--- Supplied information Enclosed Below ---

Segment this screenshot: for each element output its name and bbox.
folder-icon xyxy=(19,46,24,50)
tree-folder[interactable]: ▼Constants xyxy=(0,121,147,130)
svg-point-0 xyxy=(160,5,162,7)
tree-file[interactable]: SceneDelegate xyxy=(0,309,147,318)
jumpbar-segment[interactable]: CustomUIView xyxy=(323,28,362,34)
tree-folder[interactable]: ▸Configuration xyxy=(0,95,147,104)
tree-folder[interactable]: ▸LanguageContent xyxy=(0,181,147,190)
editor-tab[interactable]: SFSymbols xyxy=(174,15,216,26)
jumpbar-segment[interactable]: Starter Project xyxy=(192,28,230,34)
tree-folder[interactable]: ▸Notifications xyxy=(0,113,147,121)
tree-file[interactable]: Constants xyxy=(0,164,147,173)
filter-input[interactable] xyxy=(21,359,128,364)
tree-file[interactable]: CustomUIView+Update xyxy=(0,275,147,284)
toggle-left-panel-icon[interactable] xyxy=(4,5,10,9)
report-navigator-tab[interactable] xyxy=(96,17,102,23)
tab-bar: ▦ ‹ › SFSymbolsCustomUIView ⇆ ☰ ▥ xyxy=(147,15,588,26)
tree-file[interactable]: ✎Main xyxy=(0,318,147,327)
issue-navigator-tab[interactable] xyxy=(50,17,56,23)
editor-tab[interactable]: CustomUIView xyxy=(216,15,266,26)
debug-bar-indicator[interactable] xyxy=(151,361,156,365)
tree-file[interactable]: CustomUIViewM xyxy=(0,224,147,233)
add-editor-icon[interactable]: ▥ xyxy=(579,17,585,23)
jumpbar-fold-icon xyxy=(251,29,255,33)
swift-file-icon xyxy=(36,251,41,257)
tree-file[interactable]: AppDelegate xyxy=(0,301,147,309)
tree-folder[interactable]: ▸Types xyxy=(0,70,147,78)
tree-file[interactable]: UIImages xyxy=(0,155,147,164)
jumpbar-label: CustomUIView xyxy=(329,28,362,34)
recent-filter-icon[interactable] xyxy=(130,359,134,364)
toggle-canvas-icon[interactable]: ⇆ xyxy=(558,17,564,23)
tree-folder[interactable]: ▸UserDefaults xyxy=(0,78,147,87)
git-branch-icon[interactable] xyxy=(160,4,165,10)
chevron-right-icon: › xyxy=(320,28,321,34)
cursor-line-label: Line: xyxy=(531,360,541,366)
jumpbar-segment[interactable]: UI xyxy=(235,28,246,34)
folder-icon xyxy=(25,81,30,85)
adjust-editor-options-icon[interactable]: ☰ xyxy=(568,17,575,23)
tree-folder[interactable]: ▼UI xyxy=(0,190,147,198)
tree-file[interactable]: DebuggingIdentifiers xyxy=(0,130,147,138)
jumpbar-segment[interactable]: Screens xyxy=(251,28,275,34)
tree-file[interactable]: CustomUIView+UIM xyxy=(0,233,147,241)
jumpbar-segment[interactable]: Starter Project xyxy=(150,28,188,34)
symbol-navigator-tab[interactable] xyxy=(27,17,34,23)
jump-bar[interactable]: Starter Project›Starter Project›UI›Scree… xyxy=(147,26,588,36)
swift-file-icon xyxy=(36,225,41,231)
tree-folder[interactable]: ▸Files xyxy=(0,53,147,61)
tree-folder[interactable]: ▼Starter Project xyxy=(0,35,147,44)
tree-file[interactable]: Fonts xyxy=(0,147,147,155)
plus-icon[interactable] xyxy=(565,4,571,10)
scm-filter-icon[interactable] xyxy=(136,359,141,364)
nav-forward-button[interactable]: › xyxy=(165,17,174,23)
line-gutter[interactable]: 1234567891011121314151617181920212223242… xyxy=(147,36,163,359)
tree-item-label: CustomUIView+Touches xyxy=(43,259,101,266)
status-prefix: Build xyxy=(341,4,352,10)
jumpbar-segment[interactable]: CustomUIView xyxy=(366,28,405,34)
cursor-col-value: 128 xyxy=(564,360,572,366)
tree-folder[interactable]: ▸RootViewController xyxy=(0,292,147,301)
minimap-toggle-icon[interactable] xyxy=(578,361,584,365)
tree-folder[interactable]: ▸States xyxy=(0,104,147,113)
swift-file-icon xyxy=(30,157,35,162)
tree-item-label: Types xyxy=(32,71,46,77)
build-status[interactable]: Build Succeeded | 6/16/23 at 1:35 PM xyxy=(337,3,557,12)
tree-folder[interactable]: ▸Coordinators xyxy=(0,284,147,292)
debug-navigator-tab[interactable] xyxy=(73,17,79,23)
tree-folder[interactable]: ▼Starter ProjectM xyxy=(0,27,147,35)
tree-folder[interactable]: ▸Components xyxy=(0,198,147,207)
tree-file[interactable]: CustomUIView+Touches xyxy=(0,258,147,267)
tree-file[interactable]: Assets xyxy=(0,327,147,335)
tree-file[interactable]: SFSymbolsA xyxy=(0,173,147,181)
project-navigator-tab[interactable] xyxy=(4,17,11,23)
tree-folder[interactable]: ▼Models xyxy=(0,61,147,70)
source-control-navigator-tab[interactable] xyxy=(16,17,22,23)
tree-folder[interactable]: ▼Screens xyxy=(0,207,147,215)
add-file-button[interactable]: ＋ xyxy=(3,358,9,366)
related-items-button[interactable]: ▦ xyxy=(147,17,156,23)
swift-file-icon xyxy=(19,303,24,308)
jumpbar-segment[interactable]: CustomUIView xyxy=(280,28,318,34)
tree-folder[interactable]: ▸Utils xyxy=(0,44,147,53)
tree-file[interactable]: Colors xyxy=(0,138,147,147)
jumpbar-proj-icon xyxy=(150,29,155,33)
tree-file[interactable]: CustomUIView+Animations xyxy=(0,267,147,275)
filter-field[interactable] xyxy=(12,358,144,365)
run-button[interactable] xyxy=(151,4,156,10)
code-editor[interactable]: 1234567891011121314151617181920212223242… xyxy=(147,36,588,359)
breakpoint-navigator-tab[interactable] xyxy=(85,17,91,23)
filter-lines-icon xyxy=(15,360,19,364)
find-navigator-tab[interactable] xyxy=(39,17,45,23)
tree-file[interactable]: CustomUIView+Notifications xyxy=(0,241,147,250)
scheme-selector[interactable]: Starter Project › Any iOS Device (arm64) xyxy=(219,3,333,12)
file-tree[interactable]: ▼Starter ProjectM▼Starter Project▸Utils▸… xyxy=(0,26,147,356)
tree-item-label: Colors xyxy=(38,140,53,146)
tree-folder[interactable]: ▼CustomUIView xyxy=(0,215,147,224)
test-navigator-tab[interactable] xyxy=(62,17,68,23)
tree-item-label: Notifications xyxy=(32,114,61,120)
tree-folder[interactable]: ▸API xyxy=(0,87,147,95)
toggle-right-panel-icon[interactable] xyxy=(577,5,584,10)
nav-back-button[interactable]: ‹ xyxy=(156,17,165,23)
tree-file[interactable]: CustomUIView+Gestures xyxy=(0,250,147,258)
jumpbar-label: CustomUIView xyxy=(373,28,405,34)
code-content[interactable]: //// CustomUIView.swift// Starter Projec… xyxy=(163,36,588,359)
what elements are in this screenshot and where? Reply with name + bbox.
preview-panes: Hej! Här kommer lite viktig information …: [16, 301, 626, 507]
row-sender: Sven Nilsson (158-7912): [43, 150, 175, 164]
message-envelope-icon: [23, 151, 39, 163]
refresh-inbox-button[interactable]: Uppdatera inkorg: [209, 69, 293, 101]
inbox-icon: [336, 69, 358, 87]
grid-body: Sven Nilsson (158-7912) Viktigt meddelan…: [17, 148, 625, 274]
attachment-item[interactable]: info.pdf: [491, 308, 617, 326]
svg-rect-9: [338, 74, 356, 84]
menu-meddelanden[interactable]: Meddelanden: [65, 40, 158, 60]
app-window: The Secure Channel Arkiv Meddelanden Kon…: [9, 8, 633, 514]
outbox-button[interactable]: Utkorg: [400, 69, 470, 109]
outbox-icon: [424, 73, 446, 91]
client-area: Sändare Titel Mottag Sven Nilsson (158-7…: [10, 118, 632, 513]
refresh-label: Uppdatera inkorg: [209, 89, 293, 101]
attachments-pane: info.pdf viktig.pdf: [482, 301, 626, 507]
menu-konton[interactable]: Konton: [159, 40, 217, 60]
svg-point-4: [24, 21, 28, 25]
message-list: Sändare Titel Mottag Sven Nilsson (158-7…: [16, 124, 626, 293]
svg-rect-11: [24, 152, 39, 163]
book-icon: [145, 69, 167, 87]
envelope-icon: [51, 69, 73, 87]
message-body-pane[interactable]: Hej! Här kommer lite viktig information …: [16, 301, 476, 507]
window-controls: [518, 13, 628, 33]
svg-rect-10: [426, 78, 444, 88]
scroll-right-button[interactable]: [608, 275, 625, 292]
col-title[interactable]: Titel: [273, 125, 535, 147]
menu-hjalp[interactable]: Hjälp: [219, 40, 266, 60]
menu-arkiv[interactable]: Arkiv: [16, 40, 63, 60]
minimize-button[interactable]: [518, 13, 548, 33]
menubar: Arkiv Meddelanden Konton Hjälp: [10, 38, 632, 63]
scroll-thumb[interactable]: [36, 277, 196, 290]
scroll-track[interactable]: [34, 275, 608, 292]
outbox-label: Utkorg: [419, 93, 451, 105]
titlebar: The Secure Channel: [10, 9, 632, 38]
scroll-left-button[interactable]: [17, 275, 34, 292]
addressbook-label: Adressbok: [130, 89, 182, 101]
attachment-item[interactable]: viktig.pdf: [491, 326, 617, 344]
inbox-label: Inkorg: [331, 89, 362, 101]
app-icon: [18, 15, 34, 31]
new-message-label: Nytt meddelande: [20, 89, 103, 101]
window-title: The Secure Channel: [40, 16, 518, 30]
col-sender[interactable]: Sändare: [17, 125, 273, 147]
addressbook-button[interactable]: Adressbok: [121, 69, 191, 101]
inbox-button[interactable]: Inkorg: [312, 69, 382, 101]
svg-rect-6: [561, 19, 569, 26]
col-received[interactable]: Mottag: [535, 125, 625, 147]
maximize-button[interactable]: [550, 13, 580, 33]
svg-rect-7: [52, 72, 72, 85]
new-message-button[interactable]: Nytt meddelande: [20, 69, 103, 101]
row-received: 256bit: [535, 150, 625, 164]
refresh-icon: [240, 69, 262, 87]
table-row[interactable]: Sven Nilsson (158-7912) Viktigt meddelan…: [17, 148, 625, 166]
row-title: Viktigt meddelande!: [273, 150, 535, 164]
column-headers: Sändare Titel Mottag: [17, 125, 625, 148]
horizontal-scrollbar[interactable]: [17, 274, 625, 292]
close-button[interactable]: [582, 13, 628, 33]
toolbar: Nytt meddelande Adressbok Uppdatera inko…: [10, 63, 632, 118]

--- End of Enclosed Supplied information ---

◆ Assignment ◆
Only a number is wanted. How many lines of the entries above carry "code"?

◆ Answer for the task ◆
2